▸ Assignment
Please restate word for word the lines of the entries below from the one with "Keep me signed in" to the one with "and underlines any", inclusive, and leave out every picture.

[Excerpts from a dataset]
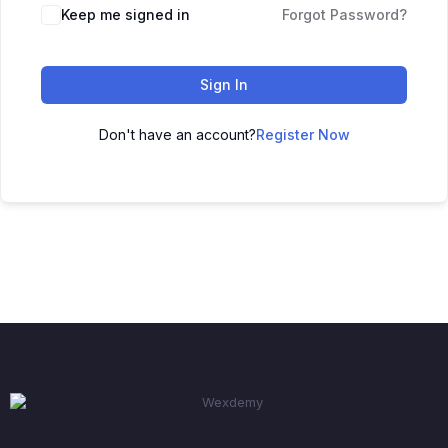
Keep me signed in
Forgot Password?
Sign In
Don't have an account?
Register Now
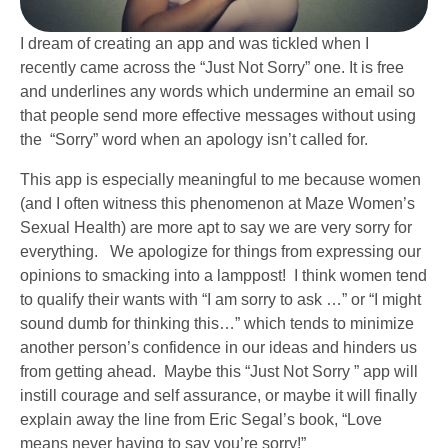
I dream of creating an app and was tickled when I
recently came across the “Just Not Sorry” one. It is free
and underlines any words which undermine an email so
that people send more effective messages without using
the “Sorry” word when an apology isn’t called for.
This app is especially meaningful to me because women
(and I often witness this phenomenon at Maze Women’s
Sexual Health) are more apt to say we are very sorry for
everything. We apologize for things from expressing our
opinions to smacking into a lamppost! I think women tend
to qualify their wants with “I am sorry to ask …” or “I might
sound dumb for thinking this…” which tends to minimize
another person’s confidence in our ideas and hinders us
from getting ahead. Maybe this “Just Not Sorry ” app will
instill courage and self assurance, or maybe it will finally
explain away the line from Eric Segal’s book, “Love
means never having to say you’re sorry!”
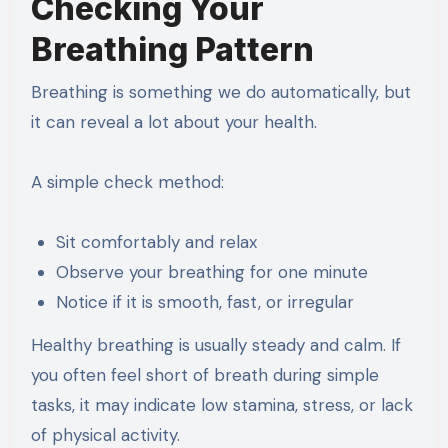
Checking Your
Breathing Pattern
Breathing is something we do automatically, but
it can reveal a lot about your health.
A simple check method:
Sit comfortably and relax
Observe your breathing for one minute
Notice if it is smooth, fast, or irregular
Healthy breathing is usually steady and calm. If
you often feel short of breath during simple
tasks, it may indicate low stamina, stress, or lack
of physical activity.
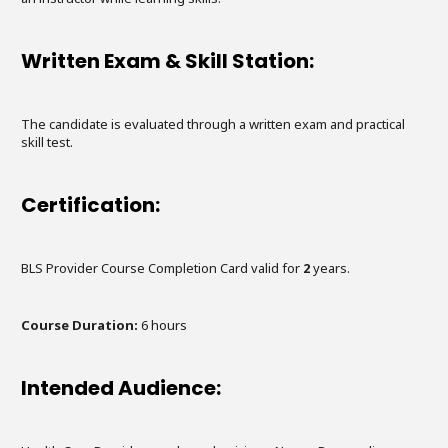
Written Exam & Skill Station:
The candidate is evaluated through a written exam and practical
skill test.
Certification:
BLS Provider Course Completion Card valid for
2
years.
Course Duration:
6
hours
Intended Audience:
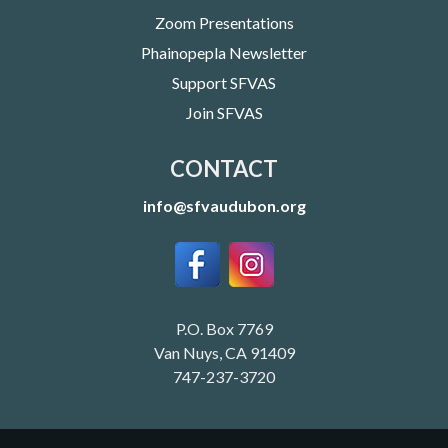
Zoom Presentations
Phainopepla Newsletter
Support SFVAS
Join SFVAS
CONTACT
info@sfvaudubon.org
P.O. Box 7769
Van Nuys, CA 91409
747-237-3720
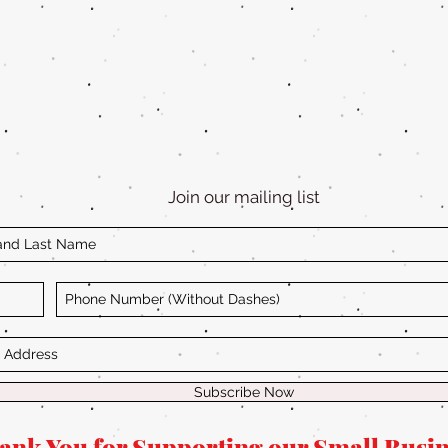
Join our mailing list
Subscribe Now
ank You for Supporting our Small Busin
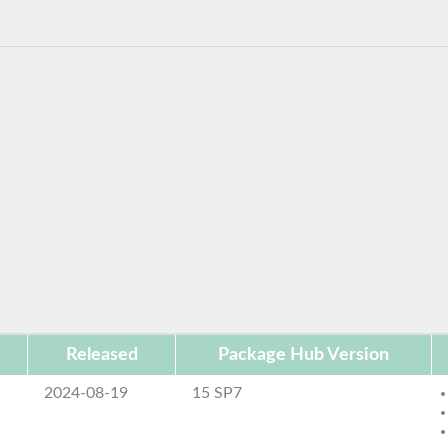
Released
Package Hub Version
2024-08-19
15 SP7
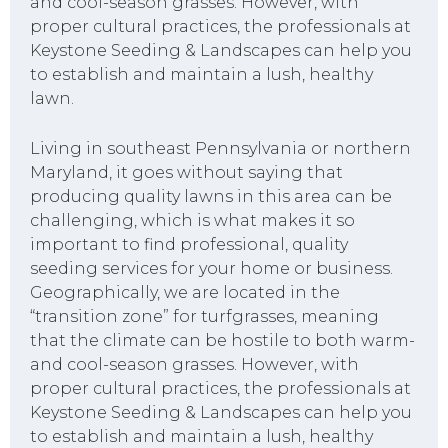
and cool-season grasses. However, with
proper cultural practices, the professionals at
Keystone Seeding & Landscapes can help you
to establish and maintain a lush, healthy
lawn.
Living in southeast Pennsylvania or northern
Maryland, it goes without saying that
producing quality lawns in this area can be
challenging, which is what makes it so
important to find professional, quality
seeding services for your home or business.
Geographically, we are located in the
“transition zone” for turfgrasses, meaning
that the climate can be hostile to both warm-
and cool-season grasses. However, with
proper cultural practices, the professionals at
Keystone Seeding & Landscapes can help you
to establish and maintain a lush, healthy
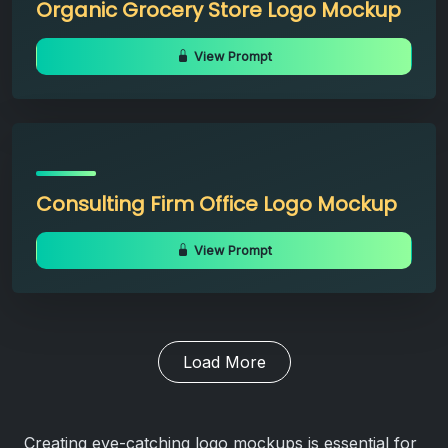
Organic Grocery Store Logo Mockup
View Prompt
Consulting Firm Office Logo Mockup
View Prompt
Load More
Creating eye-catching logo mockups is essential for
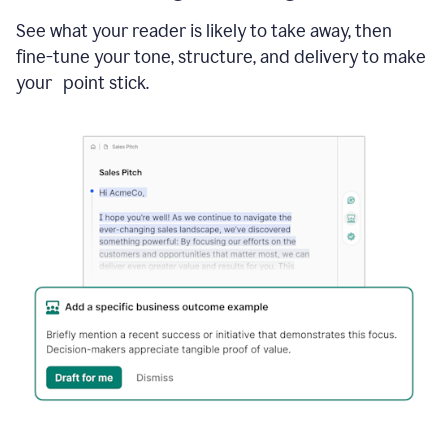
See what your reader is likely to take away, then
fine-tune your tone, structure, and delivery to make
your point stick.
--
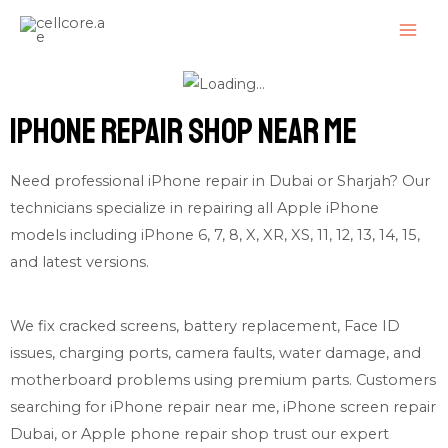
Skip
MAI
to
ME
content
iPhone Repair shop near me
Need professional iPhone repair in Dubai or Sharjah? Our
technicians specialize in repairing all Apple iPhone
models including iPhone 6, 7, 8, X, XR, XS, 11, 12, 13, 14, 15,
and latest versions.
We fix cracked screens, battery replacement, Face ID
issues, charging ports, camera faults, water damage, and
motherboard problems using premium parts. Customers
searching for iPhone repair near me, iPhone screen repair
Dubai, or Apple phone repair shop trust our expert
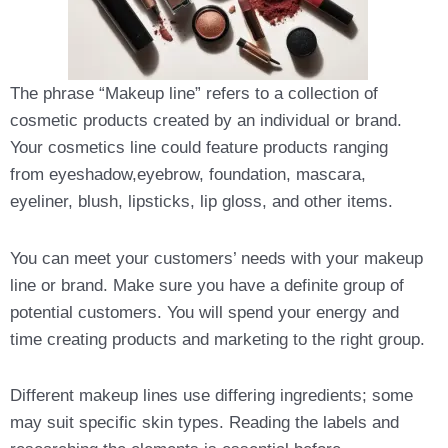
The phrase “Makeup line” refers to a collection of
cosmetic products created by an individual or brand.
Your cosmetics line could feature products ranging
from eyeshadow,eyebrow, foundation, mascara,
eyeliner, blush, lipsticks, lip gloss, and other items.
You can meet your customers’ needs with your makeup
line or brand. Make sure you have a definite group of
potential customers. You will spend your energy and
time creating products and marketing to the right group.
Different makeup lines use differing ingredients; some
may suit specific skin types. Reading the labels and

▸ Response to this task
Keep me signed in
Forgot Password?
Sign In
Don't have an account?
Register Now
I dream of creating an app and was tickled when I
recently came across the “Just Not Sorry” one. It is free
and underlines any words which undermine an email so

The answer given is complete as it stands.